Biblical Voices: the Sage

The Bible is a book of specific, verbal revelation. In it, God speaks. You would expect such a book to lead off its proclamations with phrases like “Thus saith the Lord…,” and in many places it does.

However, not in all.

In Proverbs and Ecclesiastes in particular, we find a different voice coming to the fore. It’s not the voice of a prophet or a priest, delivering a word directly from God. It’s the voice of the sage, the wise man observing the world. Where the prophet says, “God said…” the sage says “Here’s what I saw…,” and then “Go look for yourself!”

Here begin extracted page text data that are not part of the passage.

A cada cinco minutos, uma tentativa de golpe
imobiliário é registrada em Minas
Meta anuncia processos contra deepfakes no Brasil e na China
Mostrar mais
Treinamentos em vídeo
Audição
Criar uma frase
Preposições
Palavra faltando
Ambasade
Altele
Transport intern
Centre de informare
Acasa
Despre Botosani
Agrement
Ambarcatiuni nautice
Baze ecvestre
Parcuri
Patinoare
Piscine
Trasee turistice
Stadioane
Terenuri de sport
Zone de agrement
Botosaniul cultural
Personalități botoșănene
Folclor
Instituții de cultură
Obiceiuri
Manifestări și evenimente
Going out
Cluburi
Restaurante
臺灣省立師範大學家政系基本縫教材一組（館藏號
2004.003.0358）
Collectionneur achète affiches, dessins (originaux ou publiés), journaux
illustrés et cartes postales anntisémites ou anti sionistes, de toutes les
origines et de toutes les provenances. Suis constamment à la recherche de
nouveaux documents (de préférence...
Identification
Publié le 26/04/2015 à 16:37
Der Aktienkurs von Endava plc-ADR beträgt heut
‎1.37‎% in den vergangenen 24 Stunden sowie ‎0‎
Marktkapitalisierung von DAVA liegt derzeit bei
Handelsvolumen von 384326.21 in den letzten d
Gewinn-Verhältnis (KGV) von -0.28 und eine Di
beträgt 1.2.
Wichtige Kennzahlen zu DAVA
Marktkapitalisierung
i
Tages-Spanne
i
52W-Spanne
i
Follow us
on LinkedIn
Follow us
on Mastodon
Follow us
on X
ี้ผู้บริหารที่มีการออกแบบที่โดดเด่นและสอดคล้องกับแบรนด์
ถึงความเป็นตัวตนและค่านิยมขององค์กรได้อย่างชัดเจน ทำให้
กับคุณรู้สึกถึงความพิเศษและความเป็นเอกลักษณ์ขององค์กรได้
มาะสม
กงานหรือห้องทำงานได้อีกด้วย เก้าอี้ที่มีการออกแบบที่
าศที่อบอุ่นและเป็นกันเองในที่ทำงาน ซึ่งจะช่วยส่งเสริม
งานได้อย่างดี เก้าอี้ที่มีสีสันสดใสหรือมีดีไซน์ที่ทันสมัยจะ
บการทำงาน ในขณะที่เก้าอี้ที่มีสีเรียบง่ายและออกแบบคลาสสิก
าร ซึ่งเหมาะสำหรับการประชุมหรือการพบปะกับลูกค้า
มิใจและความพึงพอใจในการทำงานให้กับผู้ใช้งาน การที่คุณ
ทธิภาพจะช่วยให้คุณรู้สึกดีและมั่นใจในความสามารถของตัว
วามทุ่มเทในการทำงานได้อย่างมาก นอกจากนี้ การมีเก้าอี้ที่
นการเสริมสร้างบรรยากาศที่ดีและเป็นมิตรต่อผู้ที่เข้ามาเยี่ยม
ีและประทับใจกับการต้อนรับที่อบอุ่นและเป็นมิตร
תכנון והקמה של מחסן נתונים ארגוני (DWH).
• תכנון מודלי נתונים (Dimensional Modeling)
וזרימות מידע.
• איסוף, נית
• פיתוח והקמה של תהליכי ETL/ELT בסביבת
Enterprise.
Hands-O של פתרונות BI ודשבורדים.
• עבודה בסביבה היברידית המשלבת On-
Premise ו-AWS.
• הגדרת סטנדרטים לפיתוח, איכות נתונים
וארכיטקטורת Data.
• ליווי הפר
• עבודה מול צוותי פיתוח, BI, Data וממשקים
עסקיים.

Van Til and other thinkers downstream from him have made much of the observation that the fear of the Lord is the beginning of wisdom and knowledge. So it is. If you don’t start there, they will say, then you haven’t got anything. I want to make a slightly different point. The fear of the Lord is the beginning of wisdom, not the whole of wisdom. There’s nothing holy about willfully remaining a beginner. The goal is to grow.

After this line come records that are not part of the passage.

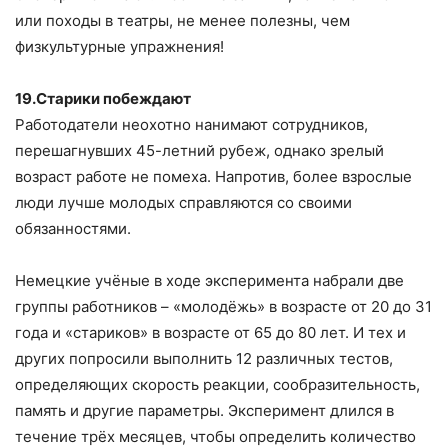
или походы в театры, не менее полезны, чем
физкультурные упражнения!
19.Старики побеждают
Работодатели неохотно нанимают сотрудников,
перешагнувших 45-летний рубеж, однако зрелый
возраст работе не помеха. Напротив, более взрослые
люди лучше молодых справляются со своими
обязанностями.
Немецкие учёные в ходе эксперимента набрали две
группы работников – «молодёжь» в возрасте от 20 до 31
года и «стариков» в возрасте от 65 до 80 лет. И тех и
других попросили выполнить 12 различных тестов,
определяющих скорость реакции, сообразительность,
память и другие параметры. Эксперимент длился в
течение трёх месяцев, чтобы определить количество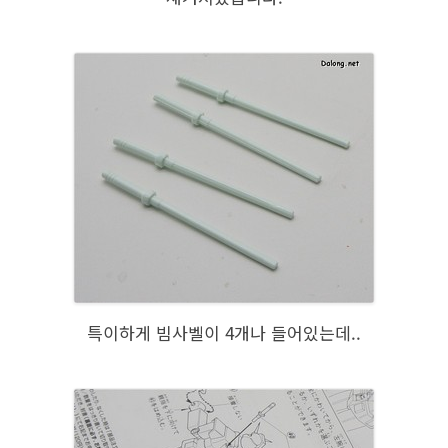
특이하게 빔사벨이 4개나 들어있는데..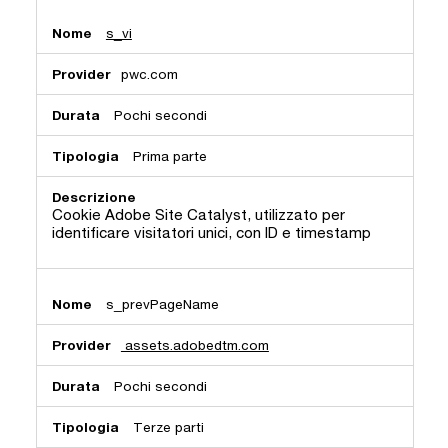
s_vi
pwc.com
Pochi secondi
Prima parte
Cookie Adobe Site Catalyst, utilizzato per
identificare visitatori unici, con ID e timestamp
s_prevPageName
assets.adobedtm.com
Pochi secondi
Terze parti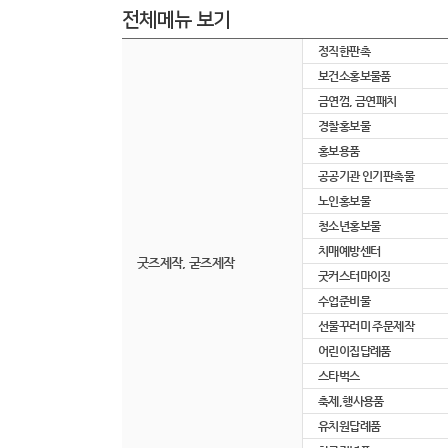
전체메뉴 보기
정직한판촉
보건소홍보물품
금연껌, 금연패치
경찰홍보물
홍보용품
공공기관 인기판촉물
노인홍보물
청소년홍보물
치매예방센터
굿즈제작, 굳즈제작
굿커스터마이징
수업준비물
선물꾸러미 주문제작
어린이집답례품
스타벅스
축제,행사용품
유치원답례품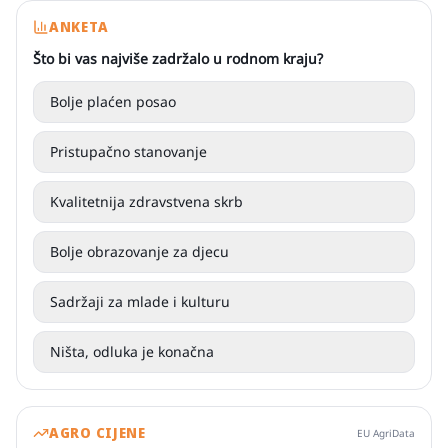
ANKETA
Što bi vas najviše zadržalo u rodnom kraju?
Bolje plaćen posao
Pristupačno stanovanje
Kvalitetnija zdravstvena skrb
Bolje obrazovanje za djecu
Sadržaji za mlade i kulturu
Ništa, odluka je konačna
AGRO CIJENE
EU AgriData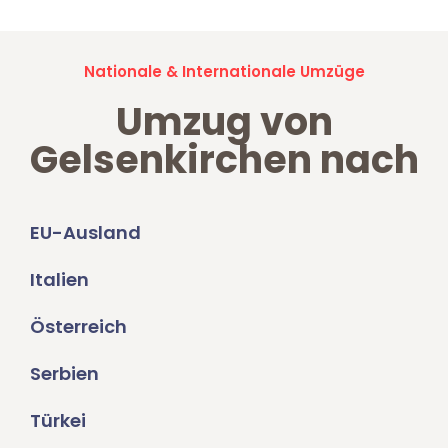
Nationale & Internationale Umzüge
Umzug von
Gelsenkirchen nach
EU-Ausland
Italien
Österreich
Serbien
Türkei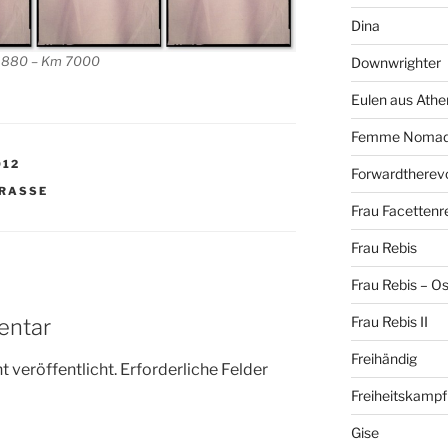
Dina
880 – Km 7000
Downwrighter
Eulen aus Athe
Femme Noma
012
Forwardtherevo
RASSE
Frau Facettenr
Frau Rebis
Frau Rebis – O
Frau Rebis II
entar
Freihändig
 veröffentlicht.
Erforderliche Felder
Freiheitskampf
Gise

So once you have the fear of the Lord, you have the beginning. What more do you need? Go to the ant, thou sluggard; consider her ways and be wise!

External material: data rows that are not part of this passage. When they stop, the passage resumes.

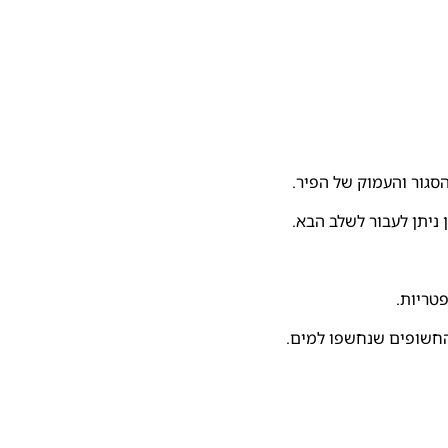
הסגור והעמוק של הפיר.
ניתן לעבור לשלב הבא.
פטריות.
 החשופים שנחשפו למים.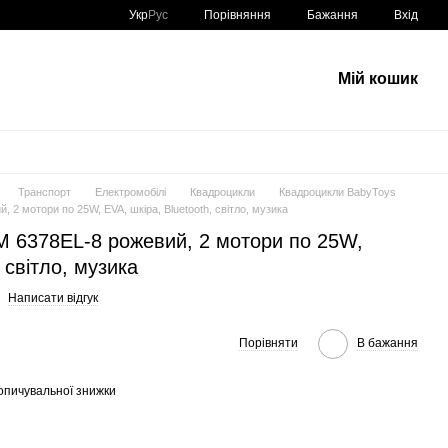
Порівняння
Укр
Рус
Бажання
Вхід
Мій кошик
Транспорт
Електромобілі
Квадроцикли
Квадроцикли BabyToys
 2 мотори по 25W, EVA, шкіра, Bluetooth, світло, музика
M 6378EL-8 рожевий, 2 мотори по 25W,
 світло, музика
Написати відгук
Порівняти
В бажання
опичувальної знижки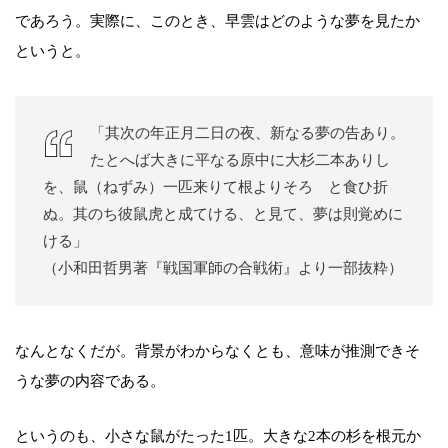
であろう。実際に、このとき、早雲はどのような夢を見たか
というと。
「其次の年正月二日の夜、新なる夢の告あり。
たとへば大きに平なる原中に大杉二本ありし
を、鼠（ねずみ）一匹来りて根よりそろゝと食ひ折
ぬ。其のち彼鼠虎と成てける、と見て、夢は則覚めに
ける」
（小和田哲男著『戦国軍師の合戦術』より一部抜粋）
なんとなくだが。背景がわからなくとも、意味が推測できそ
うな夢の内容である。
というのも、小さな鼠がたった1匹。大きな2本の杉を根元か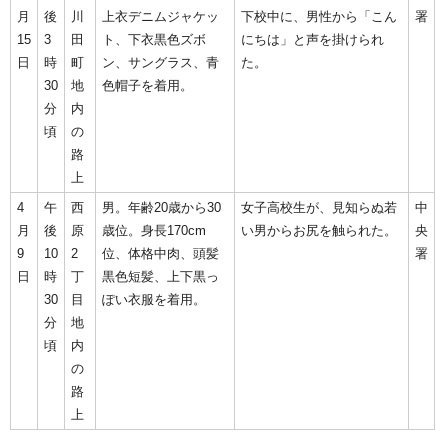
月
後
川
上衣デニムジャケッ
下校中に、男性から「こん
署
15
3
田
ト、下衣黒色ズボ
にちは」と声を掛けられ
日
時
町
ン、サングラス、青
た。
30
地
色帽子を着用。
分
内
頃
の
路
上
4
午
西
男。年齢20歳から30
女子高校生が、見知らぬ若
中
月
後
原
歳位。身長170cm
い男からお尻を触られた。
央
9
10
2
位、体格中肉、頭髪
署
日
時
丁
黒色短髪、上下黒っ
30
目
ぽい衣服を着用。
分
地
頃
内
の
路
上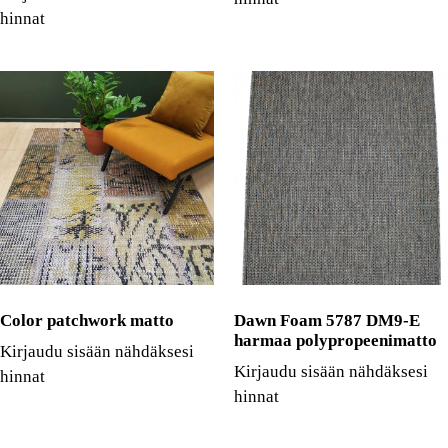
hinnat
Color patchwork matto
Dawn Foam 5787 DM9-E
harmaa polypropeenimatto
Kirjaudu sisään nähdäksesi
Kirjaudu sisään nähdäksesi
hinnat
hinnat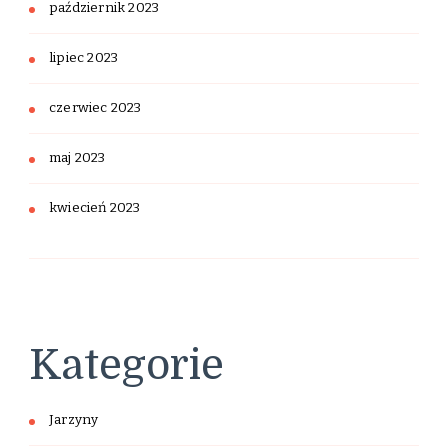
październik 2023
lipiec 2023
czerwiec 2023
maj 2023
kwiecień 2023
Kategorie
Jarzyny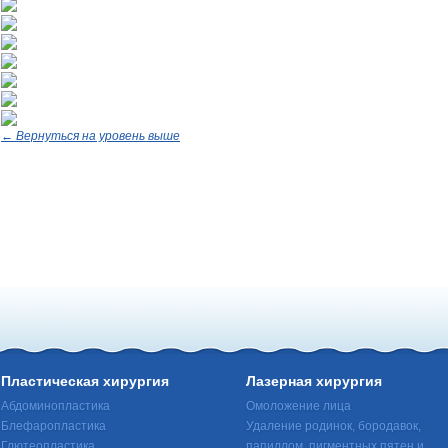
← Вернуться на уровень выше
Пластическая хирургия
Лазерная хирургия
Абдоминопластика
Омоложение лица
Блефаропластика
Удаление родинок, бородавок,
Глютеопластика
папиллом, пигментных пятен и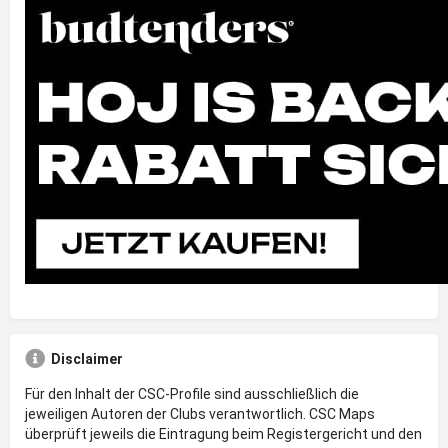
Disclaimer
Für den Inhalt der CSC-Profile sind ausschließlich die
jeweiligen Autoren der Clubs verantwortlich. CSC Maps
überprüft jeweils die Eintragung beim Registergericht und den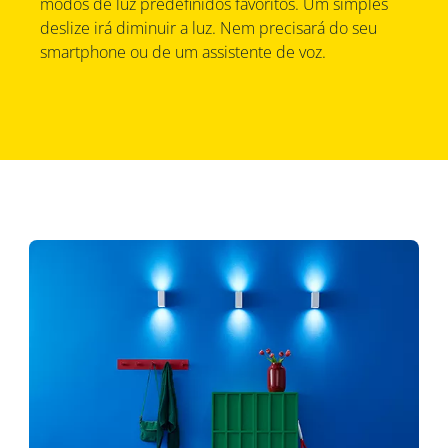
modos de luz predefinidos favoritos. Um simples
deslize irá diminuir a luz. Nem precisará do seu
smartphone ou de um assistente de voz.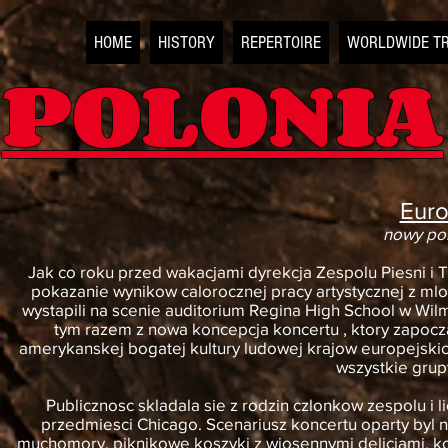
HOME
HISTORY
REPERTOIRE
WORLDWIDE T
POLONIA
Euro
nowy pom
Jak co roku przed wakacjami dyrekcja Zespolu Piesni i 
pokazanie wynikow calorocznej pracy artystycznej z mlo
wystapili na scenie auditorium Regina High School w Wil
tym razem z nowa koncepcja koncertu , ktory zapocz
amerykanskej bogatej kultury ludowej krajow europejskich
wszystkie grup
Publicznosc skladala sie z rodzin czlonkow zespolu i
przedmiesci Chicago. Scenariusz koncertu oparty byl
muchomory, piknikowe koszyki z wiosennymi delicjami, ko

Do you see? A sage, speaking in Scripture, is telling you to go outside Scripture into the world, pay attention to what is happening there, and contemplate it–because you will gain wisdom by so doing.

Can you interpret the world wrongly? Sure. Just like you can interpret verbal revelation wrongly. Discernment is required. Mistakes will be made. But God has given us the task: it is the glory of God to conceal a matter, and the glory of kings to search it out. Let’s be about it.